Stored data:
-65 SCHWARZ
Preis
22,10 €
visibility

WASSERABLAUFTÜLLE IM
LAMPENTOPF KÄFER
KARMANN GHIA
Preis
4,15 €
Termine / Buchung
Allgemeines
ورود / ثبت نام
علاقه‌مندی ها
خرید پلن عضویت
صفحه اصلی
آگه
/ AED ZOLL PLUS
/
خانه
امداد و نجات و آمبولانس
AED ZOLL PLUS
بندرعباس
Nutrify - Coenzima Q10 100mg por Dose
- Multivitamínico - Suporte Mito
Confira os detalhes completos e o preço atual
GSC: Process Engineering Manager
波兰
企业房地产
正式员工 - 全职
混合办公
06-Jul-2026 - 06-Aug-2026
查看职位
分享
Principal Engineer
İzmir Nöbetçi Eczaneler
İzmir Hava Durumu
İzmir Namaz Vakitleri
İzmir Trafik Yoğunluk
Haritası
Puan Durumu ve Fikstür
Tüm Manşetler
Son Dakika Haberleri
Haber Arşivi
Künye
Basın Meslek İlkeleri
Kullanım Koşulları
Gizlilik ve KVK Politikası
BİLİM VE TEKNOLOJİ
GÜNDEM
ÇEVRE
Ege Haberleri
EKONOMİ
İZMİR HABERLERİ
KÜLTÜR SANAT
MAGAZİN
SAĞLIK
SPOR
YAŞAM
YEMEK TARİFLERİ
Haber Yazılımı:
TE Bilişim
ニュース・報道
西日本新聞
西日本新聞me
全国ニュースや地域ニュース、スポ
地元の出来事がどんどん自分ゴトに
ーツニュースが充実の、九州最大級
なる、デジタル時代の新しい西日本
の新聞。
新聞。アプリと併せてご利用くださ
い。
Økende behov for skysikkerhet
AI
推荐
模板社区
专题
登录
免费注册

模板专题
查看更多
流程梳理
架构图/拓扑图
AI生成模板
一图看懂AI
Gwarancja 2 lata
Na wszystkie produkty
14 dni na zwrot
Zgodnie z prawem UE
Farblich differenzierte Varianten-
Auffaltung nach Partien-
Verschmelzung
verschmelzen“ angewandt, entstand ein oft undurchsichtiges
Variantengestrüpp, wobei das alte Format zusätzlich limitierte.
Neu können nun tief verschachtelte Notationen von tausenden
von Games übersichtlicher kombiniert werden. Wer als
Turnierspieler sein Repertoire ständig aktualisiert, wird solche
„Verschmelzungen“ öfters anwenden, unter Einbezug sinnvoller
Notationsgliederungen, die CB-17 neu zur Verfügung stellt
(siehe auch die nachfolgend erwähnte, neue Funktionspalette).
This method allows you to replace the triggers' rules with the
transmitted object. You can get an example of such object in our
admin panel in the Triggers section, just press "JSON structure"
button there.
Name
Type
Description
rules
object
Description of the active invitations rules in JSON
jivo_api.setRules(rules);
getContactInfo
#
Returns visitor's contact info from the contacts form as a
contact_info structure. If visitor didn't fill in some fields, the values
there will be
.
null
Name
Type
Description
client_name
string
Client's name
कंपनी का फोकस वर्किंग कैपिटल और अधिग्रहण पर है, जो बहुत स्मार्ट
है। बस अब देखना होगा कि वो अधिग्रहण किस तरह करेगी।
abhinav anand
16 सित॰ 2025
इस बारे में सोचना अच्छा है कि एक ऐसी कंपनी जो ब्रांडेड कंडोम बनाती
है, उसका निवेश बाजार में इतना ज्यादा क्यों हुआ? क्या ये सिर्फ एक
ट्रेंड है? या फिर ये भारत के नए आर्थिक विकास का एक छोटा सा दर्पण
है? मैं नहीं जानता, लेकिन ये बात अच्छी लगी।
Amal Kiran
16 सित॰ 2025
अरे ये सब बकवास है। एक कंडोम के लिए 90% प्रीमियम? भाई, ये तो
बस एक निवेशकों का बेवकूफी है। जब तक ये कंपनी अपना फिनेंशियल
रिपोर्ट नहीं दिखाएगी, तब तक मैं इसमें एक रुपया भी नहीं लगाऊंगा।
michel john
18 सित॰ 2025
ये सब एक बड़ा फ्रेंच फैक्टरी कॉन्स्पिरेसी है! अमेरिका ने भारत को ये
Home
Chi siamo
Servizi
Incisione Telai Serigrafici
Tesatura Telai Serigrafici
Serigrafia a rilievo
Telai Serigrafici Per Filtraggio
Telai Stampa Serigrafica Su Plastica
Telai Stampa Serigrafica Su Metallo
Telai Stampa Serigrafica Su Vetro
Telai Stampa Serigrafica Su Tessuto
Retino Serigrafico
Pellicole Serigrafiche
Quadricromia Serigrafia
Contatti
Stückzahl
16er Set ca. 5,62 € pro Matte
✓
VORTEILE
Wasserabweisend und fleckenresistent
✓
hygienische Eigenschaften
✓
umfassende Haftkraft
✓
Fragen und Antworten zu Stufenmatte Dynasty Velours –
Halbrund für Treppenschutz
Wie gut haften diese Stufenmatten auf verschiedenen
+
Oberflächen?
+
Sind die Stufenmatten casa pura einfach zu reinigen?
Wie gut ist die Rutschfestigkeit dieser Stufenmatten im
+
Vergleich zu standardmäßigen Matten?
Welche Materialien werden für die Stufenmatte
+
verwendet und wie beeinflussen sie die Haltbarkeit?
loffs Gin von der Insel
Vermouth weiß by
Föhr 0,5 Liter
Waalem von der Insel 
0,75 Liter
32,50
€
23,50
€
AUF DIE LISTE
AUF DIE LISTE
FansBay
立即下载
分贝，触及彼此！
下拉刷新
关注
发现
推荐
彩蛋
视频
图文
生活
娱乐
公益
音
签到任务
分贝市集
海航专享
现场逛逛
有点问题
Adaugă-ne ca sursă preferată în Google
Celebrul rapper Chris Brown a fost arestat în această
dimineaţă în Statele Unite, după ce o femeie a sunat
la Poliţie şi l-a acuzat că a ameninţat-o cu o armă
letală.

#### Your goal
Could you set down every record exactly as given?

#### Response area
-65 SCHWARZ
Preis
22,10 €
visibility

WASSERABLAUFTÜLLE IM
LAMPENTOPF KÄFER
KARMANN GHIA
Preis
4,15 €
Termine / Buchung
Allgemeines
ورود / ثبت نام
علاقه‌مندی ها
خرید پلن عضویت
صفحه اصلی
آگه
/ AED ZOLL PLUS
/
خانه
امداد و نجات و آمبولانس
AED ZOLL PLUS
بندرعباس
Nutrify - Coenzima Q10 100mg por Dose
- Multivitamínico - Suporte Mito
Confira os detalhes completos e o preço atual
GSC: Process Engineering Manager
波兰
企业房地产
正式员工 - 全职
混合办公
06-Jul-2026 - 06-Aug-2026
查看职位
分享
Principal Engineer
İzmir Nöbetçi Eczaneler
İzmir Hava Durumu
İzmir Namaz Vakitleri
İzmir Trafik Yoğunluk
Haritası
Puan Durumu ve Fikstür
Tüm Manşetler
Son Dakika Haberleri
Haber Arşivi
Künye
Basın Meslek İlkeleri
Kullanım Koşulları
Gizlilik ve KVK Politikası
BİLİM VE TEKNOLOJİ
GÜNDEM
ÇEVRE
Ege Haberleri
EKONOMİ
İZMİR HABERLERİ
KÜLTÜR SANAT
MAGAZİN
SAĞLIK
SPOR
YAŞAM
YEMEK TARİFLERİ
Haber Yazılımı:
TE Bilişim
ニュース・報道
西日本新聞
西日本新聞me
全国ニュースや地域ニュース、スポ
地元の出来事がどんどん自分ゴトに
ーツニュースが充実の、九州最大級
なる、デジタル時代の新しい西日本
の新聞。
新聞。アプリと併せてご利用くださ
い。
Økende behov for skysikkerhet
AI
推荐
模板社区
专题
登录
免费注册

模板专题
查看更多
流程梳理
架构图/拓扑图
AI生成模板
一图看懂AI
Gwarancja 2 lata
Na wszystkie produkty
14 dni na zwrot
Zgodnie z prawem UE
Farblich differenzierte Varianten-
Auffaltung nach Partien-
Verschmelzung
verschmelzen“ angewandt, entstand ein oft undurchsichtiges
Variantengestrüpp, wobei das alte Format zusätzlich limitierte.
Neu können nun tief verschachtelte Notationen von tausenden
von Games übersichtlicher kombiniert werden. Wer als
Turnierspieler sein Repertoire ständig aktualisiert, wird solche
„Verschmelzungen“ öfters anwenden, unter Einbezug sinnvoller
Notationsgliederungen, die CB-17 neu zur Verfügung stellt
(siehe auch die nachfolgend erwähnte, neue Funktionspalette).
This method allows you to replace the triggers' rules with the
transmitted object. You can get an example of such object in our
admin panel in the Triggers section, just press "JSON structure"
button there.
Name
Type
Description
rules
object
Description of the active invitations rules in JSON
jivo_api.setRules(rules);
getContactInfo
#
Returns visitor's contact info from the contacts form as a
contact_info structure. If visitor didn't fill in some fields, the values
there will be
.
null
Name
Type
Description
client_name
string
Client's name
कंपनी का फोकस वर्किंग कैपिटल और अधिग्रहण पर है, जो बहुत स्मार्ट
है। बस अब देखना होगा कि वो अधिग्रहण किस तरह करेगी।
abhinav anand
16 सित॰ 2025
इस बारे में सोचना अच्छा है कि एक ऐसी कंपनी जो ब्रांडेड कंडोम बनाती
है, उसका निवेश बाजार में इतना ज्यादा क्यों हुआ? क्या ये सिर्फ एक
ट्रेंड है? या फिर ये भारत के नए आर्थिक विकास का एक छोटा सा दर्पण
है? मैं नहीं जानता, लेकिन ये बात अच्छी लगी।
Amal Kiran
16 सित॰ 2025
अरे ये सब बकवास है। एक कंडोम के लिए 90% प्रीमियम? भाई, ये तो
बस एक निवेशकों का बेवकूफी है। जब तक ये कंपनी अपना फिनेंशियल
रिपोर्ट नहीं दिखाएगी, तब तक मैं इसमें एक रुपया भी नहीं लगाऊंगा।
michel john
18 सित॰ 2025
ये सब एक बड़ा फ्रेंच फैक्टरी कॉन्स्पिरेसी है! अमेरिका ने भारत को ये
Home
Chi siamo
Servizi
Incisione Telai Serigrafici
Tesatura Telai Serigrafici
Serigrafia a rilievo
Telai Serigrafici Per Filtraggio
Telai Stampa Serigrafica Su Plastica
Telai Stampa Serigrafica Su Metallo
Telai Stampa Serigrafica Su Vetro
Telai Stampa Serigrafica Su Tessuto
Retino Serigrafico
Pellicole Serigrafiche
Quadricromia Serigrafia
Contatti
Stückzahl
16er Set ca. 5,62 € pro Matte
✓
VORTEILE
Wasserabweisend und fleckenresistent
✓
hygienische Eigenschaften
✓
umfassende Haftkraft
✓
Fragen und Antworten zu Stufenmatte Dynasty Velours –
Halbrund für Treppenschutz
Wie gut haften diese Stufenmatten auf verschiedenen
+
Oberflächen?
+
Sind die Stufenmatten casa pura einfach zu reinigen?
Wie gut ist die Rutschfestigkeit dieser Stufenmatten im
+
Vergleich zu standardmäßigen Matten?
Welche Materialien werden für die Stufenmatte
+
verwendet und wie beeinflussen sie die Haltbarkeit?
loffs Gin von der Insel
Vermouth weiß by
Föhr 0,5 Liter
Waalem von der Insel 
0,75 Liter
32,50
€
23,50
€
AUF DIE LISTE
AUF DIE LISTE
FansBay
立即下载
分贝，触及彼此！
下拉刷新
关注
发现
推荐
彩蛋
视频
图文
生活
娱乐
公益
音
签到任务
分贝市集
海航专享
现场逛逛
有点问题
Adaugă-ne ca sursă preferată în Google
Celebrul rapper Chris Brown a fost arestat în această
dimineaţă în Statele Unite, după ce o femeie a sunat
la Poliţie şi l-a acuzat că a ameninţat-o cu o armă
letală.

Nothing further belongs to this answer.